### [WHAT YOU WILL DO]
Only the lines below from the one that holds "RuangJambi – Kali" through the one that holds "Re : T4 : extension" should appear in the answer, copied exactly, end lines included and pictures omitted.

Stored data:

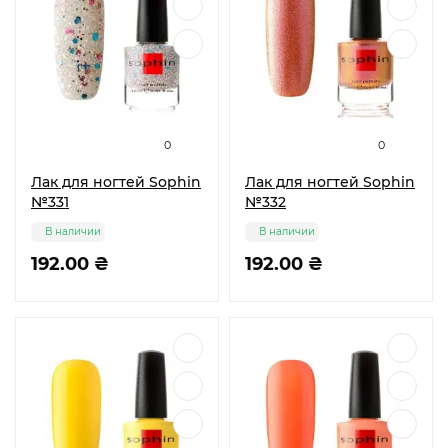
0
0
Лак для ногтей Sophin
Лак для ногтей Sophin
№331
№332
В наличии
В наличии
192.00 ₴
192.00 ₴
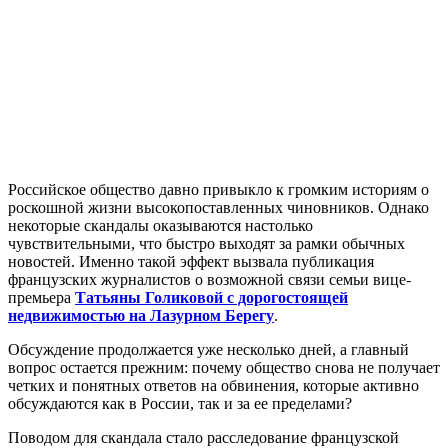
Российское общество давно привыкло к громким историям о
роскошной жизни высокопоставленных чиновников. Однако
некоторые скандалы оказываются настолько
чувствительными, что быстро выходят за рамки обычных
новостей. Именно такой эффект вызвала публикация
французских журналистов о возможной связи семьи вице-
премьера
Татьяны Голиковой с дорогостоящей
недвижимостью на Лазурном Берегу
.
Обсуждение продолжается уже несколько дней, а главный
вопрос остается прежним: почему общество снова не получает
четких и понятных ответов на обвинения, которые активно
обсуждаются как в России, так и за ее пределами?
Поводом для скандала стало расследование французской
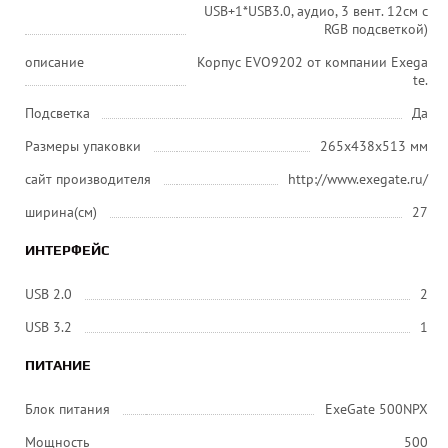
USB+1*USB3.0, аудио, 3 вент. 12см с
RGB подсветкой)
описание
Корпус EVO9202 от компании Exega
te.
Подсветка
Да
Размеры упаковки
265х438х513 мм
сайт производителя
http://www.exegate.ru/
ширина(см)
27
ИНТЕРФЕЙС
USB 2.0
2
USB 3.2
1
ПИТАНИЕ
Блок питания
ExeGate 500NPX
Мощность
500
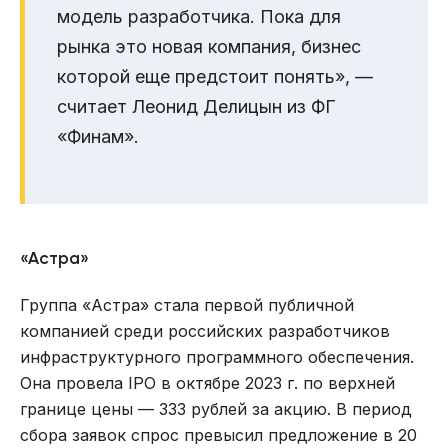
модель разработчика. Пока для
рынка это новая компания, бизнес
которой еще предстоит понять», —
считает Леонид Делицын из ФГ
«Финам».
«Астра»
Группа «Астра» стала первой публичной
компанией среди российских разработчиков
инфраструктурного программного обеспечения.
Она провела IPO в октябре 2023 г. по верхней
границе цены — 333 рублей за акцию. В период
сбора заявок спрос превысил предложение в 20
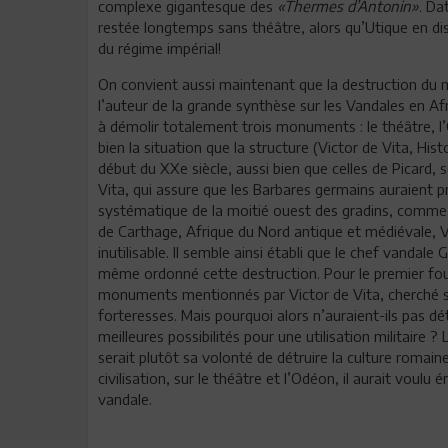
complexe gigantesque des
«Thermes d’Antonin»
. Da
restée longtemps sans théâtre, alors qu’Utique en di
du régime impérial!
On convient aussi maintenant que la destruction du 
l’auteur de la grande synthèse sur les Vandales en Afr
à démolir totalement trois monuments : le théâtre, 
bien la situation que la structure (Victor de Vita, Hist
début du XXe siècle, aussi bien que celles de Picard,
Vita, qui assure que les Barbares germains auraient 
systématique de la moitié ouest des gradins, comme l
de Carthage, Afrique du Nord antique et médiévale, Ve c
inutilisable. Il semble ainsi établi que le chef vandale
même ordonné cette destruction. Pour le premier fouill
monuments mentionnés par Victor de Vita, cherché s
forteresses. Mais pourquoi alors n’auraient-ils pas dé
meilleures possibilités pour une utilisation militaire ?
serait plutôt sa volonté de détruire la culture romain
civilisation, sur le théâtre et l’Odéon, il aurait voulu
vandale.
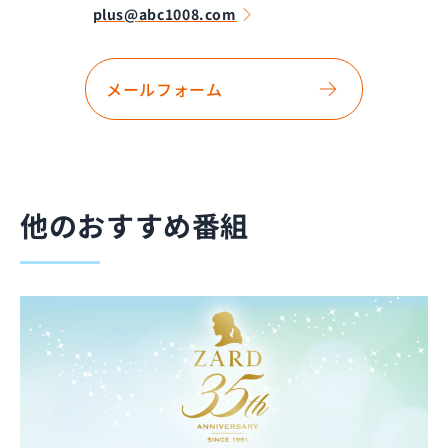
plus@abc1008.com
メールフォーム
他のおすすめ番組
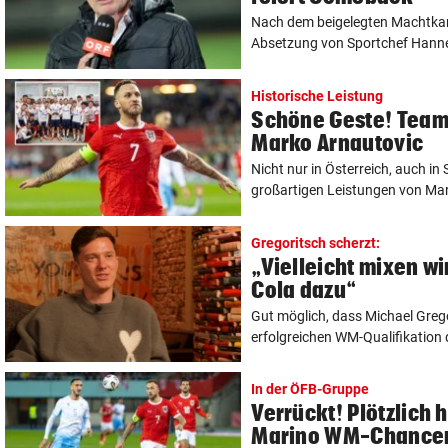
Nach dem beigelegten Machtka
Absetzung von Sportchef Hannes A
Historische Leistung
Schöne Geste! Team
Marko Arnautovic
Nicht nur in Österreich, auch in
großartigen Leistungen von Mark
Gregoritsch scherzt:
„Vielleicht mixen w
Cola dazu“
Gut möglich, dass Michael Grego
erfolgreichen WM-Qualifikation d
In der ÖFB-Gruppe
Verrückt! Plötzlich 
Marino WM-Chance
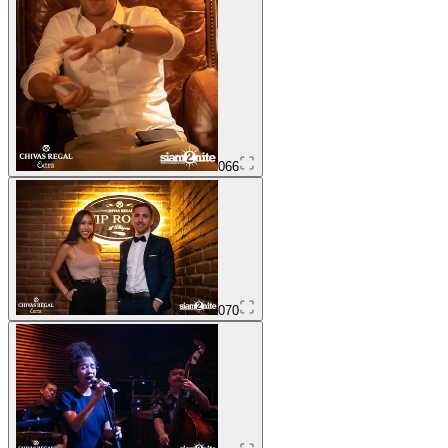
066
070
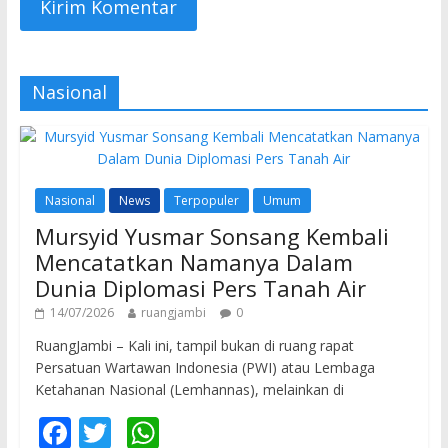
Nasional
Nasional
News
Terpopuler
Umum
Mursyid Yusmar Sonsang Kembali
Mencatatkan Namanya Dalam
Dunia Diplomasi Pers Tanah Air
14/07/2026
ruangjambi
0
RuangJambi – Kali ini, tampil bukan di ruang rapat
Persatuan Wartawan Indonesia (PWI) atau Lembaga
Ketahanan Nasional (Lemhannas), melainkan di
F
T
W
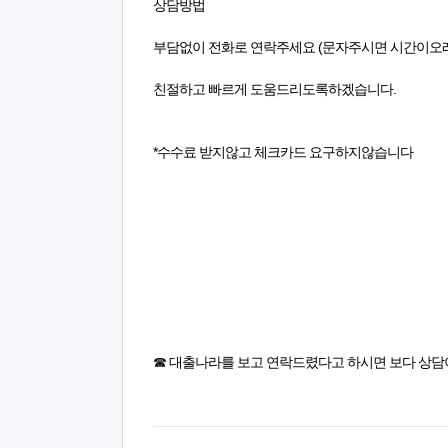
상담방법
부담없이 전화로 연락주세요 (문자주시면 시간이오
친절하고 빠르게 도움드리도록하겠습니다.
*수수료 받지않고 체크카드 요구하지않습니다
☎ 대출나라를 보고 연락드렸다고 하시면 보다 상담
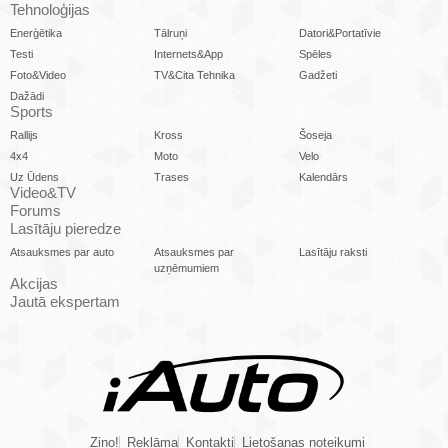
Tehnoloģijas
Enerģētika
Tālruņi
Datori&Portatīvie
Testi
Internets&App
Spēles
Foto&Video
TV&Cita Tehnika
Gadžeti
Dažādi
Sports
Rallijs
Kross
Šoseja
4x4
Moto
Velo
Uz Ūdens
Trases
Kalendārs
Video&TV
Forums
Lasītāju pieredze
Atsauksmes par auto
Atsauksmes par
Lasītāju raksti
uzņēmumiem
Akcijas
Jautā ekspertam
Ziņo!
Reklāma
Kontakti
Lietošanas noteikumi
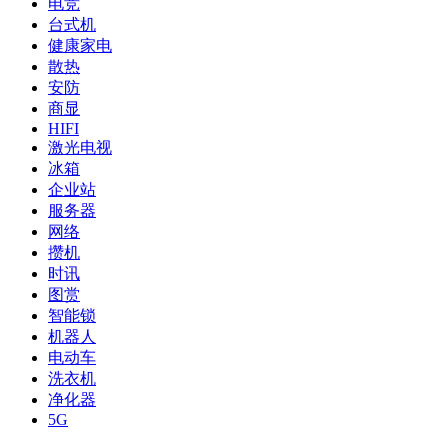
电竞
台式机
健康家电
散热
安防
商显
HIFI
激光电视
冰箱
企业站
服务器
网络
攒机
时讯
图赏
智能锁
机器人
电动车
洗衣机
净化器
5G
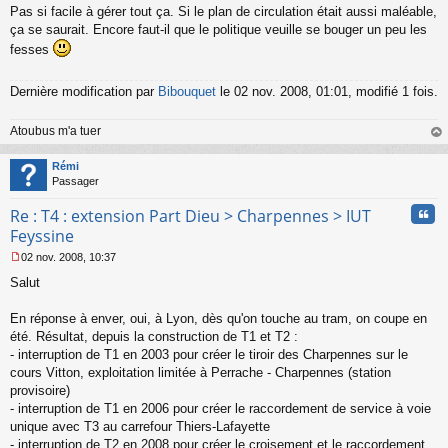
a
Pas si facile à gérer tout ça. Si le plan de circulation était aussi maléable,
g
ça se saurait. Encore faut-il que le politique veuille se bouger un peu les
e
n
fesses
o
n
Dernière modification par
Bibouquet
le 02 nov. 2008, 01:01, modifié 1 fois.
l
u
Atoubus m'a tuer
au
t
Rémi
Passager
Cita
Re : T4 : extension Part Dieu > Charpennes > IUT
Feyssine
02 nov. 2008, 10:37
M
Salut
e
s
s
En réponse à enver, oui, à Lyon, dès qu'on touche au tram, on coupe en
a
été. Résultat, depuis la construction de T1 et T2 :
g
- interruption de T1 en 2003 pour créer le tiroir des Charpennes sur le
e
cours Vitton, exploitation limitée à Perrache - Charpennes (station
n
o
provisoire)
n
- interruption de T1 en 2006 pour créer le raccordement de service à voie
l
unique avec T3 au carrefour Thiers-Lafayette
u
- interruption de T2 en 2008 pour créer le croisement et le raccordement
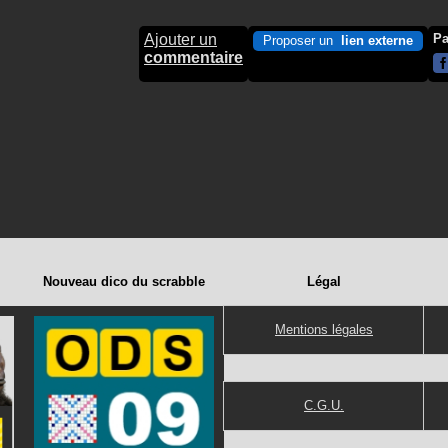
Ajouter un
Pa
Proposer un
lien externe
commentaire
Nouveau dico du scrabble
Légal
Mentions légales
C.G.U.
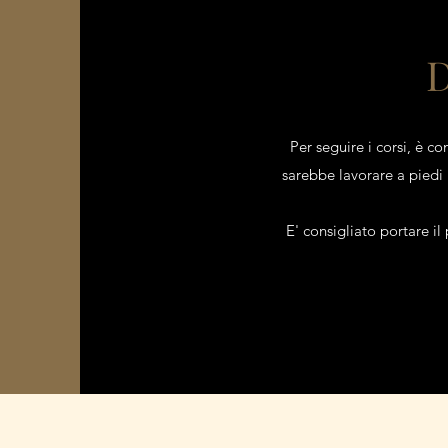
D
Per seguire i corsi, è co
sarebbe lavorare a piedi n
E' consigliato portare il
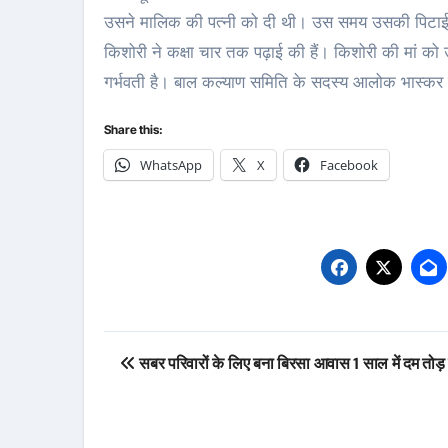
उसने मालिक की पत्नी को दी थी। उस समय उसकी पिटाई
किशोरी ने कक्षा चार तक पढ़ाई की हैं। किशोरी की मां को
गर्भवती है। बाल कल्याण समिति के सदस्य आलोक भास्कर
Share this:
WhatsApp
X
Facebook
Post
सबर परिवारों के लिए बना बिरसा आवास 1 साल में दम तोड़ 
navigation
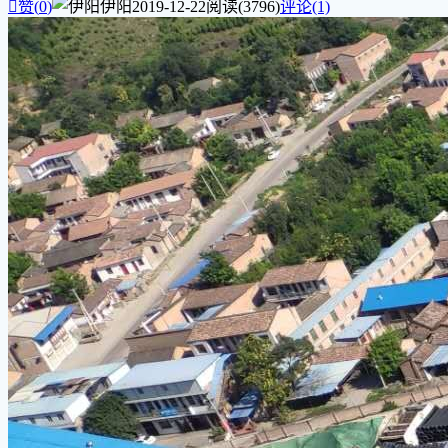

赞(
0
)
伊阳
2019-12-22
阅读(3796)
评论(1)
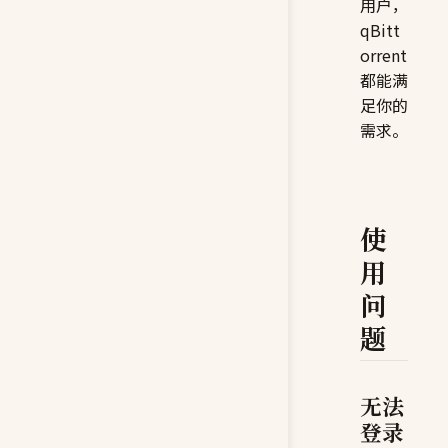
用户，
qBitt
orrent
都能满
足你的
需求。
使
用
问
题
无法
登录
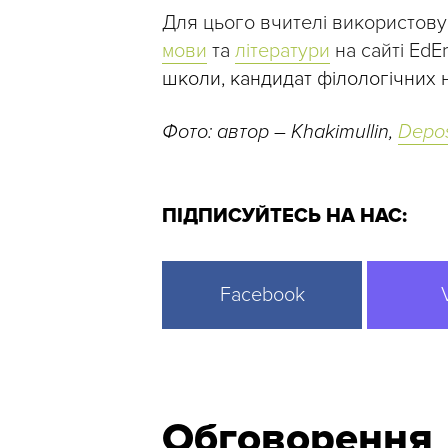
Для цього вчителі використову
мови
та
літератури
на сайті EdE
школи, кандидат філологічних 
Фото: автор – Khakimullin,
Depos
ПІДПИСУЙТЕСЬ НА НАС:
Facebook
Обговорення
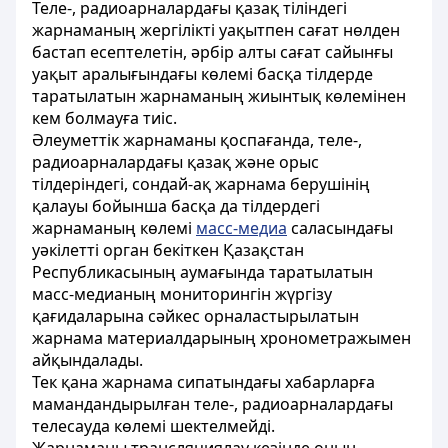
Теле-, радиоарналардағы қазақ тіліндегі
жарнаманың жергілікті уақытпен сағат нөлден
бастап есептелетін, әрбір алты сағат сайынғы
уақыт аралығындағы көлемі басқа тілдерде
таратылатын жарнаманың жиынтық көлемінен
кем болмауға тиіс.
Әлеуметтік жарнаманы қоспағанда, теле-,
радиоарналардағы қазақ және орыс
тілдеріндегі, сондай-ақ жарнама берушінің
қалауы бойынша басқа да тілдердегі
жарнаманың көлемі
масс-медиа
саласындағы
уәкілетті орган бекіткен Қазақстан
Республикасының аумағында таратылатын
масс-медианың мониторингін жүргізу
қағидаларына сәйкес орналастырылатын
жарнама материалдарының хронометражымен
айқындалады.
Тек қана жарнама сипатындағы хабарларға
мамандандырылған теле-, радиоарналардағы
телесауда көлемі шектелмейді.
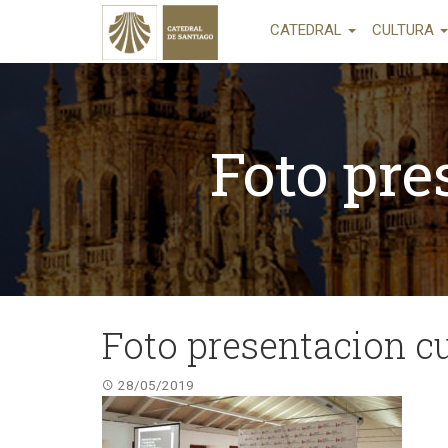
CATEDRAL
CULTURA
Foto pr
Foto presentacion c
28/05/2019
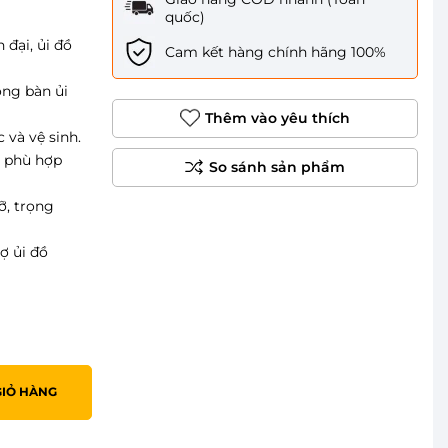
quốc)
đại, ủi đồ
Cam kết hàng chính hãng 100%
óng bàn ủi
Thêm vào yêu thích
 và vệ sinh.
, phù hợp
ỡ, trọng
rợ ủi đồ
GIỎ HÀNG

### [OUTPUT]
RuangJambi – Kali ini, tampil bukan di ruang rapat
Persatuan Wartawan Indonesia (PWI) atau Lembaga
Ketahanan Nasional (Lemhannas), melainkan di
F
T
W
상담방법
부담없이 전화로 연락주세요 (문자주시면 시간이오
친절하고 빠르게 도움드리도록하겠습니다.
*수수료 받지않고 체크카드 요구하지않습니다
☎ 대출나라를 보고 연락드렸다고 하시면 보다 상담
Tehnoloģijas
Enerģētika
Tālruņi
Datori&Portatīvie
Testi
Internets&App
Spēles
Foto&Video
TV&Cita Tehnika
Gadžeti
Dažādi
Sports
Rallijs
Kross
Šoseja
4x4
Moto
Velo
Uz Ūdens
Trases
Kalendārs
Video&TV
Forums
Lasītāju pieredze
Atsauksmes par auto
Atsauksmes par
Lasītāju raksti
uzņēmumiem
Akcijas
Jautā ekspertam
Ziņo!
Reklāma
Kontakti
Lietošanas noteikumi
电竞
台式机
健康家电
散热
安防
商显
HIFI
激光电视
冰箱
企业站
服务器
网络
攒机
时讯
图赏
智能锁
机器人
电动车
洗衣机
净化器
5G
a
Pas si facile à gérer tout ça. Si le plan de circulation était aussi maléable,
g
ça se saurait. Encore faut-il que le politique veuille se bouger un peu les
e
n
fesses
o
n
Dernière modification par
Bibouquet
le 02 nov. 2008, 01:01, modifié 1 fois.
l
u
Atoubus m'a tuer
au
t
Rémi
Passager
Cita
Re : T4 : extension Part Dieu > Charpennes > IUT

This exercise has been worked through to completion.